“‘I think, with a little bit of magic in your life, you can do almost anything.”
From the world-renowned Pixar comes a new adventure filled to the brim with excitement, amusement, and deep heartfelt moments. While the story itself doesn’t reinvent the wheel it still serves its purpose as an entertaining animated film.
Two teenage elf brothers Barley (Chris Pratt) & Ian (Tom Holland) must set out on an adventure to spend one more day with their late father. Along the way, Ian must practice his newfound skills while their mother Laurel (Julia Louis-Dreyfus) attempts to get them back.
While the plot is straightforward, along the way are some memorable characters and beautiful locales to boot. Holland & Pratt have both shared the screen together before so it’s not surprising that they play off each other well. From beginning to end I believe in their relationship as people who truly care for each other.
Barley would do anything for his brother and it’s expressed without shoving it in the audience’s faces. Laurel also plays a bigger role than expected in the film, in fact, there weren’t any characters that bothered me while they were on screen.
Going into the film I believed it would entirely be about the two brothers but I was wrong. The movie benefits from having other characters with big roles. Even some with small roles give the film some added spectacle and its satisfying to watch play out.
World Building Done Right
From the opening shot, the audience is aware that their world is similar to ours except it’s filled with magical beasts. From unicorns digging through the trash like raccoons to centaurs riding in police cars, this magical land has been brought to the modern world.

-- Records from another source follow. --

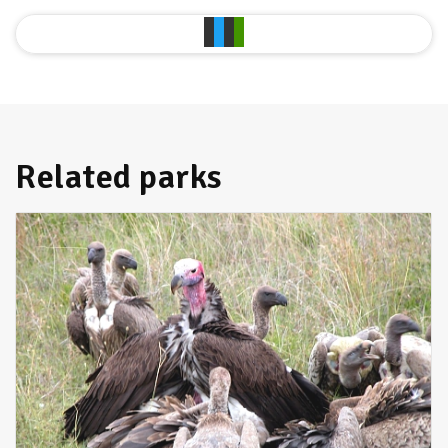
Related parks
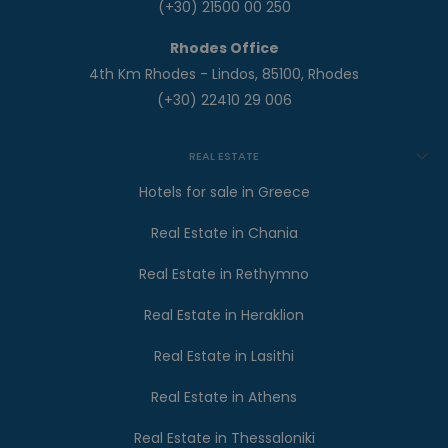
(+30) 21500 00 250
Rhodes Office
4th Km Rhodes - Lindos, 85100, Rhodes
(+30) 22410 29 006
REAL ESTATE
Hotels for sale in Greece
Real Estate in Chania
Real Estate in Rethymno
Real Estate in Heraklion
Real Estate in Lasithi
Real Estate in Athens
Real Estate in Thessaloniki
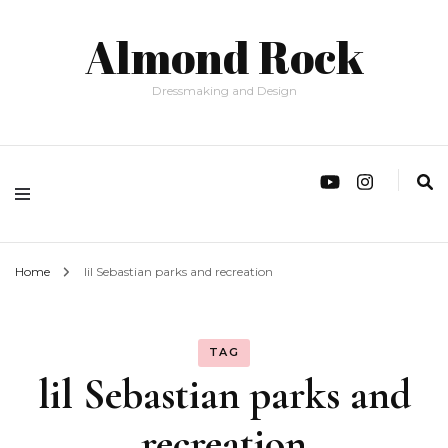
Almond Rock
Dressmaking and Design
Home
lil Sebastian parks and recreation
TAG
lil Sebastian parks and
recreation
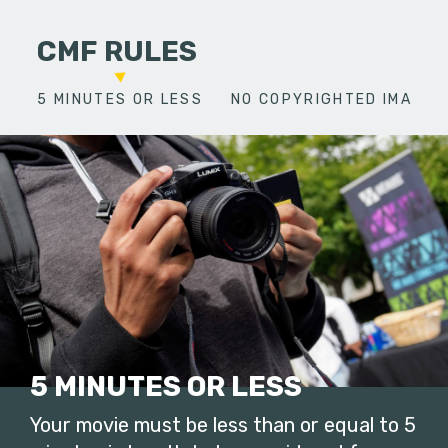
CMF RULES
5 MINUTES OR LESS
NO COPYRIGHTED IMAGES
5 MINUTES OR LESS
Your movie must be less than or equal to 5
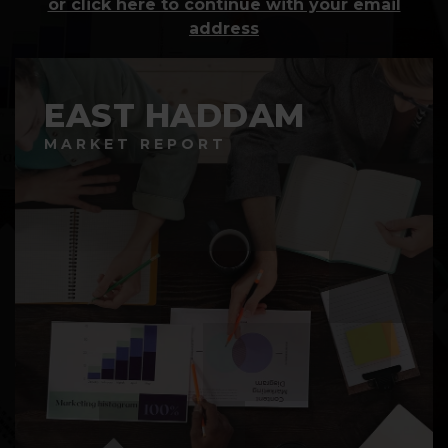
or click here to continue with your email
address
EAST HADDAM
MARKET REPORT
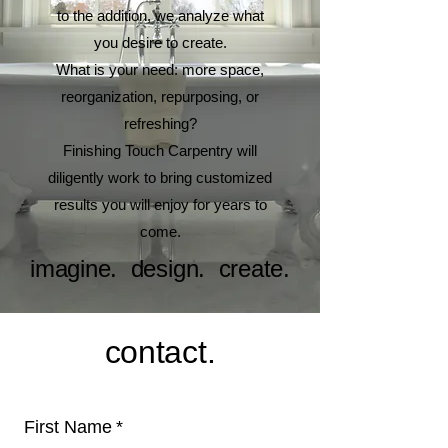
to the addition, we analyze what
you desire to create.
What is your need: more space,
reorganization, repurposing, or
refreshing?
Finishing Touch Carpentry will
diligently work to bring customized
results you will enjoy for years to
come.
imagine. design. create.
contact.
First Name
*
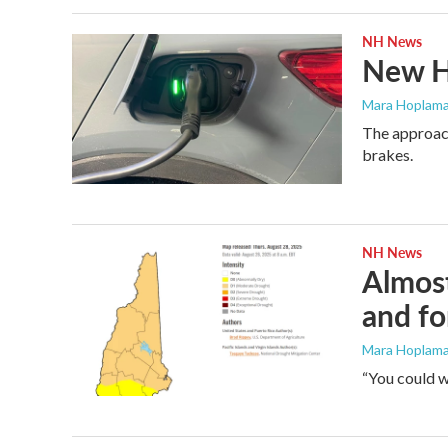
NH News
New Ha
Mara Hoplama
The approach
brakes.
NH News
Almost
and fo
Mara Hoplamaz
“You could w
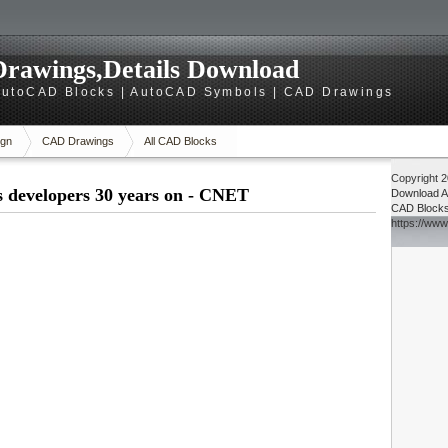
rawings,Details Download
utoCAD Blocks | AutoCAD Symbols | CAD Drawings
gn
CAD Drawings
All CAD Blocks
Copyright 
s developers 30 years on - CNET
Download
A
CAD Block
https://ww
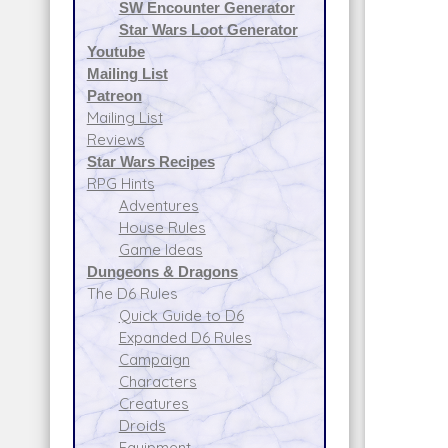
SW Encounter Generator
Star Wars Loot Generator
Youtube
Mailing List
Patreon
Mailing List
Reviews
Star Wars Recipes
RPG Hints
Adventures
House Rules
Game Ideas
Dungeons & Dragons
The D6 Rules
Quick Guide to D6
Expanded D6 Rules
Campaign
Characters
Creatures
Droids
Equipment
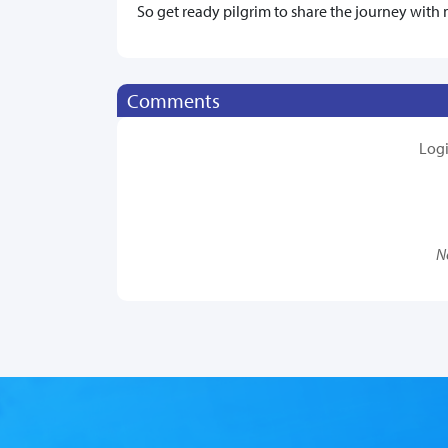
So get ready pilgrim to share the journey with 
Comments
Log
N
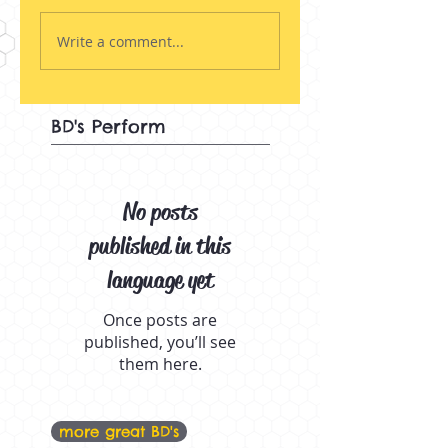
Write a comment...
BD's Perform
No posts
published in this
language yet
Once posts are
published, you’ll see
them here.
more great BD's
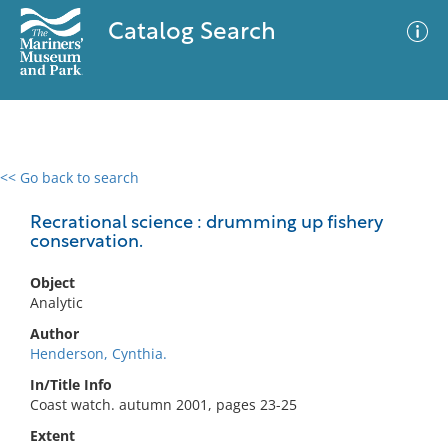
Catalog Search
<< Go back to search
0 results
Advanced Search
Filter
Recrational science : drumming up fishery
conservation.
Object
No results meet your criteria
Analytic
Author
Henderson, Cynthia.
In/Title Info
Coast watch. autumn 2001, pages 23-25
Extent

To see these creatures placed in such an environment is refreshing it’s not where you’d expect to see them.
Same Old Same Old
While the overall idea for the film is fresh this isn’t an animated tale that breaks the mold. At the end of the day, it doesn’t tell a story that most audiences haven’t heard before.
However, that doesn’t make the film bad the idea of a family being able to reunite with their dead father is a story that I didn’t think I’d see from Pixar. At times the film really tugs at some heartstrings and it touched my heart. That’s a mature theme that I’m sure will leave audiences surprised that the film dealt with that.
While it’s great that most will be able to connect to the movie on an emotional level that doesn’t take away the fact that there is manufactured tension between the brothers. In most animated films at some point, the main characters will have a little bit of a falling out.
Everyone watching knows that they’ll make it up to each other and it’s just a matter of time before they do. I’ll love it when one day writers decide they don’t need to have something separate from the main characters in every film. It’s just exhausting at this point.
The idea for Onward to mix the modern world with magical characters was great. With plenty of sight gags as well as all the magic sequences the film just wouldn’t be the same if the story took place during a different time.
The film is entertaining, to say the least, and the chemistry between Tom Holland and Chris Pratt is strong from the very beginning. Their characters are both some of the best parts of the film and having them on screen together makes the movie even stronger.
Onward doesn’t tell a story that most people who have seen a film before haven’t seen. Many of the story beats are copy and pasted from other films. While I’d prefer for completely new ideas most animated films do fall into the realm of not being entirely original.
Even though the film isn’t too innovative that doesn’t make it non-enjoyable. It’s fun and adventurous you feel like you’re joining the characters on their quest. Not only that you truly support the main duo because at the end of the day who wouldn’t wanna see someone special they lost even if it was only for a day.